In April, I covered delirium and noted that there are many underlying etiologies that can cause it. One of those etiologies is a condition called hypertensive crisis, or more specifically, hypertensive encephalopathy. If you have a patient that is treated for hypertension in the course of their arrest, you may need a medical expert to review the records and determine how that state affected their mental status.
What is hypertension?
Guidelines for blood pressure treatment are set by the American College of Cardiology and the American Heart Association. The most recent guidelines were published in November of 2017. They are as follows (ACC, 2017):
“Normal: Less than 120/80 mm Hg;
Elevated: Systolic between 120-129 and diastolic less than 80;
Stage 1: Systolic between 130-139 or diastolic between 80-89;
Stage 2: Systolic at least 140 or diastolic at least 90 mm Hg;
Hypertensive crisis: Systolic over 180 and/or diastolic over 120…”
Chronic hypertension vs hypertensive crisis
Chronic hypertension can result in long term morbidity related to heart disease, stroke and organ failure. However, an acute episode of hypertensive crisis can cause more drastic changes and result in organ damage over a very short period. Fortunately, with the advent of new anti-hypertensive medications, less than 1% of hypertensive patients will experience a hypertensive crisis.

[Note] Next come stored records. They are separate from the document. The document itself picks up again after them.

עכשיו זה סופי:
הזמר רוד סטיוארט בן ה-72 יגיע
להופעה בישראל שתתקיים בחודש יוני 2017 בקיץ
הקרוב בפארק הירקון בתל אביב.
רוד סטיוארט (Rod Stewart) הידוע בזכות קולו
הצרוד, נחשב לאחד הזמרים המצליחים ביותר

What is hypertensive encephalopathy?
When the blood pressure reaches a level that the body can’t compensate, the result is cerebral edema. The excess fluid in the brain results in pressure and a lack of perfusion to the brain tissues. The brain cells then fail to operate normally, and some begin to die. The patient will often complain of a headache or visual changes, but they may become delirious, confused or have seizures.

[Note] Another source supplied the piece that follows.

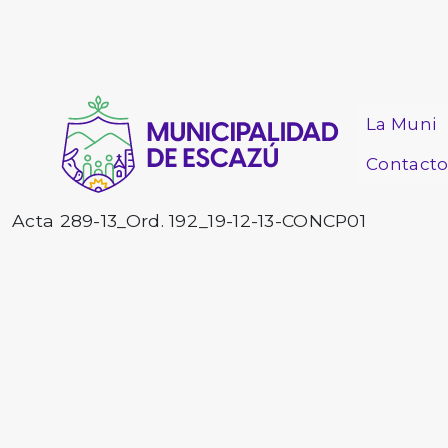
La Muni
Contact
Acta 289-13_Ord. 192_19-12-13-CONCP01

How does this relate to criminal cases?
If the patient is in a state of hypertensive crisis and hypertensive encephalopathy has set in, it is possible that confusion will manifest into agitation and aggression. In addition, any person in a delirious state may be unpredictable in their behavior. Hypertensive encephalopathy does not typically present suddenly; rather progressing over 24-48 hours. It will also not resolve on its own – treatment is necessary to prevent stroke and/or death.